Be specific in prompts (“fix the bug in auth.ts”) so Claude reads fewer files. For research-heavy work, delegate to a subagent instead of letting reads accumulate in the main window.

Compaction survival map

As context fills, Claude Code clears older tool outputs first, then summarizes the conversation if needed. Your requests and key code snippets are preserved; detailed instructions from early in the conversation may be lost. Put persistent rules in CLAUDE.md, not in chat history.

What survives depends on how each mechanism was loaded:

Mechanism After /compact
System prompt / output style Unchanged — not part of message history
Project-root CLAUDE.md, auto memory Re-injected from disk
Rules with paths: / nested CLAUDE.md Lost until a matching file is read again
Skill descriptions (startup index) Not re-injected
Invoked skill bodies Re-injected — 5K tokens per skill, 25K total; oldest dropped first

Path-scoped rules and nested CLAUDE.md files load into message history when triggered, so compaction summarizes them away. They reload the next time Claude reads a matching file.
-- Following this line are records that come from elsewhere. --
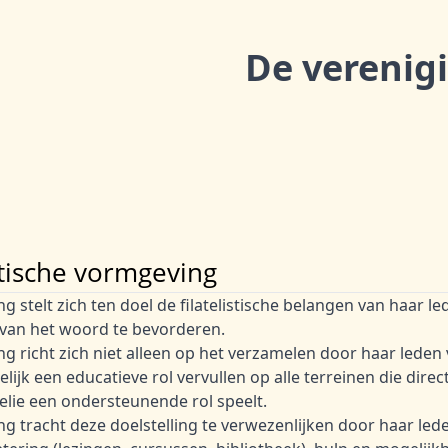
De verenig
istische vormgeving
g stelt zich ten doel de filatelistische belangen van haar le
 van het woord te bevorderen.
ng richt zich niet alleen op het verzamelen door haar leden
elijk een educatieve rol vervullen op alle terreinen die dire
telie een ondersteunende rol speelt.
ng tracht deze doelstelling te verwezenlijken door haar led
If a rule must persist across compaction, move it to project-root CLAUDE.md or drop the paths: frontmatter.

Steer what the summary keeps with a Compact Instructions section in CLAUDE.md:

## Compact Instructions
When compacting, preserve: current task goal, files being edited, test commands, and open decisions.
Drop: exploratory reads, superseded plans, verbose tool output.

Or steer a single compaction from the prompt:

/compact focus on the auth flow and files under src/auth/

For tactics on when to compact proactively and when to reset entirely, see context engineering beats a bigger window.
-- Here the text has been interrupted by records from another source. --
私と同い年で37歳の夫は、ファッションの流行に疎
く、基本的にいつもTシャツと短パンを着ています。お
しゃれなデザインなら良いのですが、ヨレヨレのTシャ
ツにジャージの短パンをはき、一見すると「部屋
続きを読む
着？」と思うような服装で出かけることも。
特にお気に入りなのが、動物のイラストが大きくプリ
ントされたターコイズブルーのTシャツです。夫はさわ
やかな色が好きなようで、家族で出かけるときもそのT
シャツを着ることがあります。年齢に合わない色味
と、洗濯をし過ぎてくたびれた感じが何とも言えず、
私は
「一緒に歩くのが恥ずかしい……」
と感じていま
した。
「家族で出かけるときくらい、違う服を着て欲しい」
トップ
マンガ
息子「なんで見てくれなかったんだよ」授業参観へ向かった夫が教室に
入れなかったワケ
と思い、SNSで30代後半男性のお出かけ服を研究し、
Subagents as context isolation

Subagents run in a separate context window — completely isolated from your main conversation. They load their own system prompt, CLAUDE.md, and MCP/skill setup, but not your conversation history or the main session’s auto memory. When done, only a summary and a small metadata trailer return to the parent.

The heavy intermediate tokens — large file reads, MCP documentation, search output — never enter your window. That is the core move of subagent context isolation.

Reach for a subagent when a task needs many files or a large doc read, but the main loop only needs the conclusion. For workflow guidance on delegation and tier selection, see the context-engineering series article linked above.

Inspect and reset

Two commands show live state:

/context   # breakdown by category with optimization suggestions
/memory    # which CLAUDE.md and auto-memory files loaded at startup

Run /clear between unrelated tasks to reset to zero tokens instead of dragging old context along.

Flagship models in Claude Code — Fable 5, Sonnet 5, Opus 4.6 and later, and Sonnet 4.6 — support a 1M-token context window. Compaction works the same at the larger limit; a bigger ceiling does not remove the need to engineer what enters the window. See the sibling article for paid-plan limits and credit gates.

Bottom line

Understand three things: the loop that drives every session, the startup tax you pay before typing, and the survival map that tells you what compaction keeps. Spend context deliberately — that is context engineering, and it matters more than window size.